*Your assignment*: Line by line, restate the material word for word, omitting any image.
======== Data for analysis
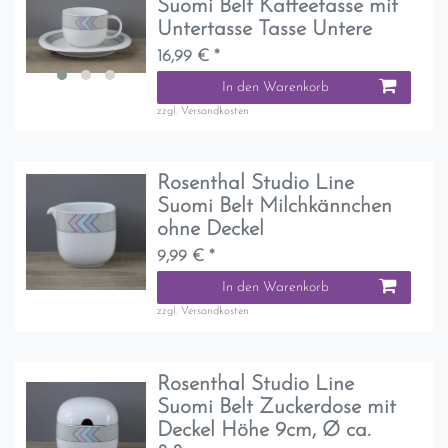
Suomi Belt Kaffeetasse mit
Untertasse Tasse Untere
16,99 € *
In den Warenkorb
zzgl.
Versandkosten
Rosenthal Studio Line
Suomi Belt Milchkännchen
ohne Deckel
9,99 € *
In den Warenkorb
zzgl.
Versandkosten
Rosenthal Studio Line
Suomi Belt Zuckerdose mit
Deckel Höhe 9cm, Ø ca.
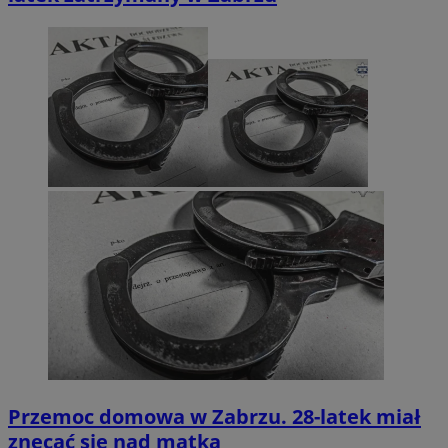
Przemoc domowa w Zabrzu. 28-latek miał
znęcać się nad matką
================
*Task result*:
Suomi Belt Kaffeetasse mit
Untertasse Tasse Untere
16,99 € *
In den Warenkorb
zzgl.
Versandkosten
Rosenthal Studio Line
Suomi Belt Milchkännchen
ohne Deckel
9,99 € *
In den Warenkorb
zzgl.
Versandkosten
Rosenthal Studio Line
Suomi Belt Zuckerdose mit
Deckel Höhe 9cm, Ø ca.
Przemoc domowa w Zabrzu. 28-latek miał
znęcać się nad matką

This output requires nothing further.